## TASK OBJECTIVE
What lines of the data hold the string "والتهاب"? Pull each one out.

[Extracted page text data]
....................

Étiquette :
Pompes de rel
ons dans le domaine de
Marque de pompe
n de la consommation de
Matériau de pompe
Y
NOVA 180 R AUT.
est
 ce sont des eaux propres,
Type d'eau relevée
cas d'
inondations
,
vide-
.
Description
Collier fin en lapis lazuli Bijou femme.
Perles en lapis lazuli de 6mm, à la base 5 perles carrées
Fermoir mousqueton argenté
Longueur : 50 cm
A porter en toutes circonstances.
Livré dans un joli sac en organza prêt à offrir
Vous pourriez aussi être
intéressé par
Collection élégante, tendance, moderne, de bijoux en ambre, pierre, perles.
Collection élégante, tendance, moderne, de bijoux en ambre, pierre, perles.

....................

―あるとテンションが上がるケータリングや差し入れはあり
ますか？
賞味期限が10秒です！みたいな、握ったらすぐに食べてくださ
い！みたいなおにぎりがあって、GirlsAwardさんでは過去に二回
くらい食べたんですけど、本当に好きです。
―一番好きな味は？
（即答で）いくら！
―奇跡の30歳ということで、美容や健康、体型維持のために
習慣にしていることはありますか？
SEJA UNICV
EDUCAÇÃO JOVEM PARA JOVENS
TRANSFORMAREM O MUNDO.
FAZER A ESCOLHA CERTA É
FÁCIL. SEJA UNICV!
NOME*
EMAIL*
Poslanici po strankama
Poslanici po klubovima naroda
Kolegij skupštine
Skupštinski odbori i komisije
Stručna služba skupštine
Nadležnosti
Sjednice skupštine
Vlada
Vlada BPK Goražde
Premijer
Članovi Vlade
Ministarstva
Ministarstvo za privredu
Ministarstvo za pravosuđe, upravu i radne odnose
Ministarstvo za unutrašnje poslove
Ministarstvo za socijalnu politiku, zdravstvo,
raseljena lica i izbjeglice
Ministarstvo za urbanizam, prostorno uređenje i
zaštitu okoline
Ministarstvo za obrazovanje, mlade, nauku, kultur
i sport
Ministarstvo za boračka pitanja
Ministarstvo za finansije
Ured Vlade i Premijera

....................

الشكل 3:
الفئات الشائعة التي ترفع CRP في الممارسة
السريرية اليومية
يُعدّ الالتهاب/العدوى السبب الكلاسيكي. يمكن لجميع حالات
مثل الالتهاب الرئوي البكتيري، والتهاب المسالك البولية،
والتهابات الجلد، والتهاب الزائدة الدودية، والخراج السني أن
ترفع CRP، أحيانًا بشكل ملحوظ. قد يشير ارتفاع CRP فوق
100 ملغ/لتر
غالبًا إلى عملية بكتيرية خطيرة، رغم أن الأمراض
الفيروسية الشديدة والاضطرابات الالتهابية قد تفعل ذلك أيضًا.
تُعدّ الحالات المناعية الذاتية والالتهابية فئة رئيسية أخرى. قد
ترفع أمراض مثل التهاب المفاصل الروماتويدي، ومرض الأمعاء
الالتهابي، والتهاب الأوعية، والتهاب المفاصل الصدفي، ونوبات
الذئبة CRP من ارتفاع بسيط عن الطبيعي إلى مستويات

....................

## ANSWER FOR THE TASK
مثل الالتهاب الرئوي البكتيري، والتهاب المسالك البولية،
والتهابات الجلد، والتهاب الزائدة الدودية، والخراج السني أن
الالتهابي، والتهاب الأوعية، والتهاب المفاصل الصدفي، ونوبات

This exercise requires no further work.